The Bank has identified five major factors that could influence a decision on issuing a digital shekel. The 21-page paper noted that the increased adoption of stablecoins might impair the payment system. Before that, it stated that the stablecoins not pegged to the Shekel might also harm the monetary transmission.
“At this point, there are no signs of substantial adoption of stablecoins as a means of payment in Israel. However, paying habits of the public might change rapidly, for instance, in a scenario of issuance by a major private sector entity.”

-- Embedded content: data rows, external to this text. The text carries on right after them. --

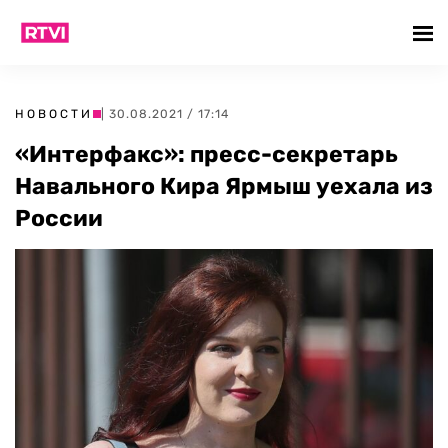
НОВОСТИ
| 30.08.2021 / 17:14
«Интерфакс»: пресс-секретарь
Навального Кира Ярмыш уехала из
России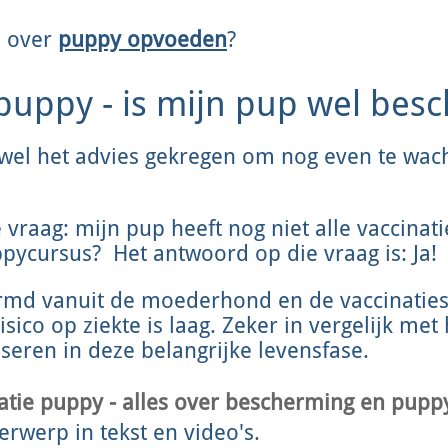
n over
puppy opvoeden
?
 puppy - is mijn pup wel be
 wel het advies gekregen om nog even te wac
de vraag: mijn pup heeft nog niet alle vaccinat
pycursus? Het antwoord op die vraag is: Ja!
rmd vanuit de moederhond en de vaccinaties
ico op ziekte is laag. Zeker in vergelijk met 
iseren in deze belangrijke levensfase.
atie puppy - alles over bescherming en pupp
erwerp in tekst en video's.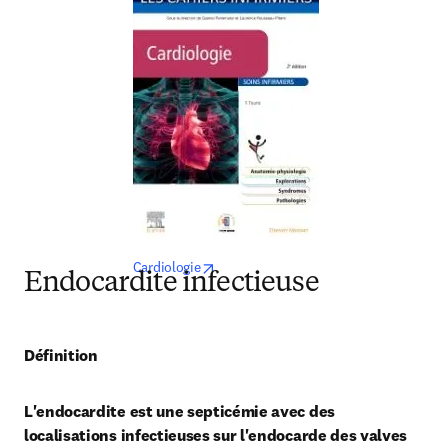
opens in new tab/window
Cardiologie
Endocardite infectieuse
Définition
L'endocardite est une septicémie avec des 
localisations infectieuses sur l'endocarde des valves 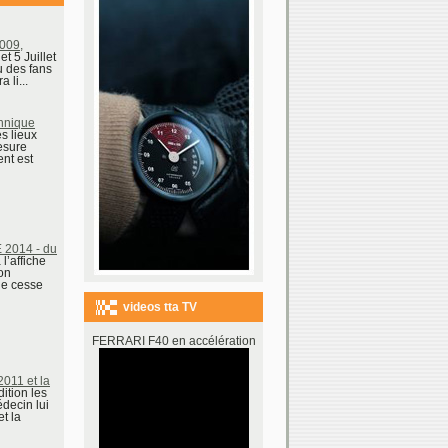
09,
 et 5 Juillet
u des fans
 li...
chnique
es lieux
esure
nt est
2014 - du
l’affiche
on
e cesse
videos tta TV
FERRARI F40 en accélération
11 et la
ition les
decin lui
t la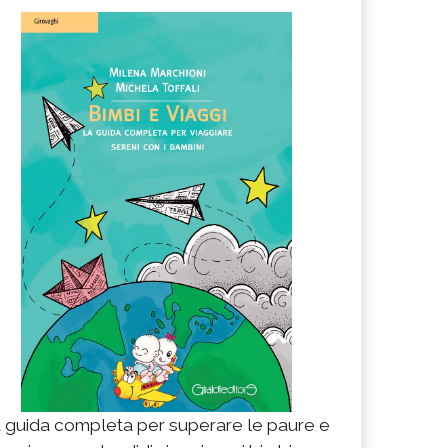
 guida completa per superare le paure e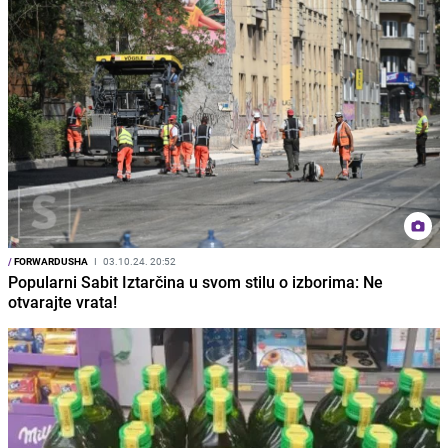
/
FORWARDUSHA
I
03.10.24. 20:52
Popularni Sabit Iztarčina u svom stilu o izborima: Ne
otvarajte vrata!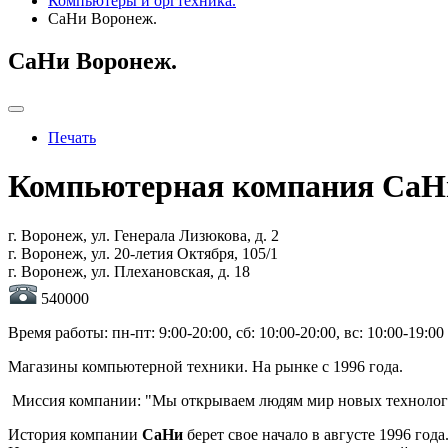
Компьютеры и оргтехника.
СаНи Воронеж.
СаНи Воронеж.
Печать
Компьютерная компания СаН
г. Воронеж, ул. Генерала Лизюкова, д. 2
г. Воронеж, ул. 20-летия Октября, 105/1
г. Воронеж, ул. Плехановская, д. 18
540000
Время работы: пн-пт: 9:00-20:00, сб: 10:00-20:00, вс: 10:00-19:00
Магазины компьютерной техники. На рынке с 1996 года.
Миссия компании: "Мы открываем людям мир новых технолог
История компании
СаНи
берет свое начало в августе 1996 года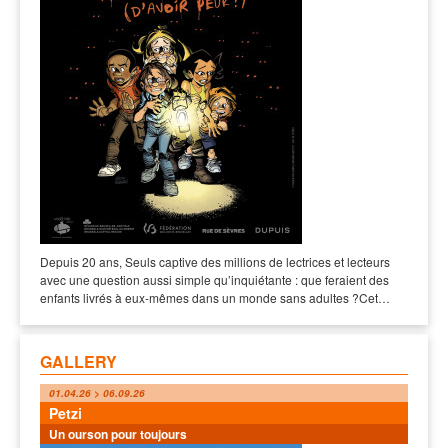
Depuis 20 ans, Seuls captive des millions de lectrices et lecteurs
avec une question aussi simple qu’inquiétante : que feraient des
enfants livrés à eux-mêmes dans un monde sans adultes ?Cet…
GALLERY
01.04.26 > 06.09.26
Petzi
Un ourson pour toujours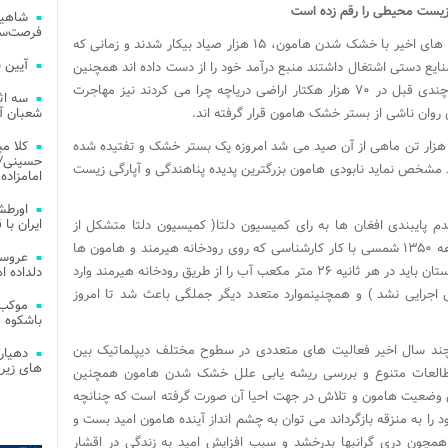
 زیست محیطی را رقم زده است
شاهین
فرصت‌سو
دکترای مدیریت محیط زیست بیان داشت: در سال های اخیر با خشک شدن هامون، ۱۵ هزار صیاد بیکار شدند و زمانی که
آیین 
نایع دستی اشتغال داشتند منبع درآمد خود را از دست داده اند همچنین
دامداران سیستانی با ۱۲۰ هزار راس دامی که تا چندی قبل در ۷۰ هزار هکتار اراضی دریاچه چرا می کردند نیز مهاجرت
سه اث
شعبان آز
مایون نژاد تصریح کرد: دریاچه ای که سالیانه ۱۲ هزار تن ماهی از آن صید می شد امروزه یک بستر خشک و تفتیده شده
کلا می
حسینی/ ج
مشخص نماید نابودی هامون بزرگترین پدیده پناهندگی و آپارگی زیست
امامزاده
اورطش
ایران با قد
پایبندی افغان ها به رای کمیسیون دلتا( کمیسیون دلتا متشکل از
کارشناسان سه کشور کانادا، آمریکا و شیلی در دهه ۱۳۵۰ شمسی با کار کارشناسی که روی رودخانه هیرمند و هامون ها
عروسی
انجام دادند در نهایت مصوب کردند که کشور افغانستان باید در هر ثانیه ۲۶ متر مکعب آب را از طریق رودخانه هیرمند وارد
دلداده ا
اجرایی نشد ) و همچنینموارد متعدد دیگر جملگی باعث شد تا امروز
موکب 
باشکوه 
ر چند سال اخیر فعالیت های متعددی در سطوح مختلف دیپلماتیک بین
دهیار
های زیر
 مطالعات متنوع و بررسی ریشه یابی علل خشک شدن هامون همچنین
 وضعیت هامون و تلاش در جهت احیا آن صورت گرفته است که چنانچه
ا به منزقه بازگرداند می توان به چشم انداز آینده هامون امید بست و
همچون دری گرانبها بدرخشد و سبب افزایش امید به زندگی در اقشار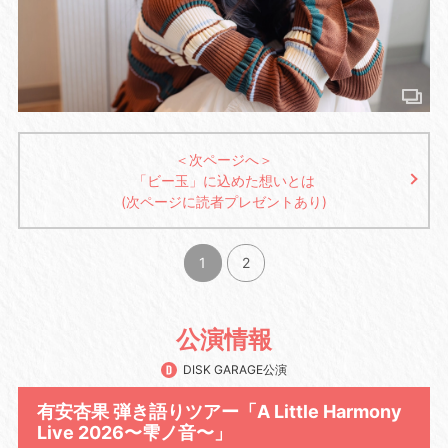
＜次ページへ＞
「ビー玉」に込めた想いとは
(次ページに読者プレゼントあり)
1
2
公演情報
DISK GARAGE公演
有安杏果 弾き語りツアー「A Little Harmony
Live 2026〜雫ノ音〜」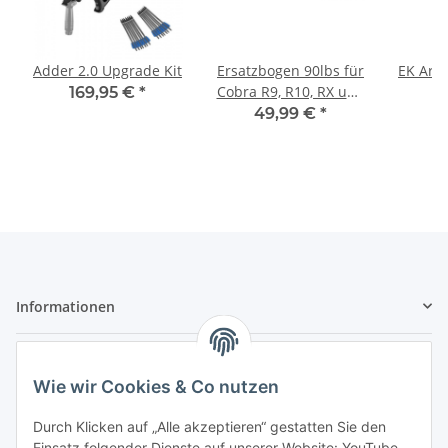
Adder 2.0 Upgrade Kit
Ersatzbogen 90lbs für
EK Arc
Cobra R9, R10, RX und
169,95 €
*
3
Adder
49,99 €
*
Informationen
Gesetzliche Informationen
Wie wir Cookies & Co nutzen
Sicher bezahlen
Durch Klicken auf „Alle akzeptieren“ gestatten Sie den
Einsatz folgender Dienste auf unserer Website: YouTube,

BOI’s justification for issuing CBDC
Another potential drive is CBDC issuance by other countries, including the U.S. and the European Union. Most of Israel’s trade and capital flows dominate in dollars and euros. A CBDC enabling international payments with these economies would significantly improve efficiency. Notably, if enough countries want to issue a CBDC, this could tip the scales and force Israel to be in line.
On the other hand, the committee noted that another potential drive would be the decline in the use of cash in Israel. As money is used in a significant portion of consumer transactions in Israel, changing the public’s payment habits may lead to a shift from using the central bank fiat. The BOI does not want this scenario or other private entities controlling payments. So, CBDC could be a favorable solution.
The final two factors elaborated on the risks and opportunities in the domestic payment system. Various countries always view CBDCs as a tool to force interoperability among payment systems and prevent private walled gardens from becoming dominant. Conversely, the BOI sees the digital Shekel as a potential competitor that could deal with some segments. Notably, technological developments could deliver efficient and secure platforms for CBDC use. However, the full extent of these benefits is quite challenging to assess at this stage.
Israel seems to be shadowing the United States regarding crypto regulation. Early this year, the country’s regulator proposed legislation classifying crypto assets as securities. The regulator outlined its purpose to achieve the double value of responding to risks associated with investing in digital assets and giving authority means to adopt a regulation.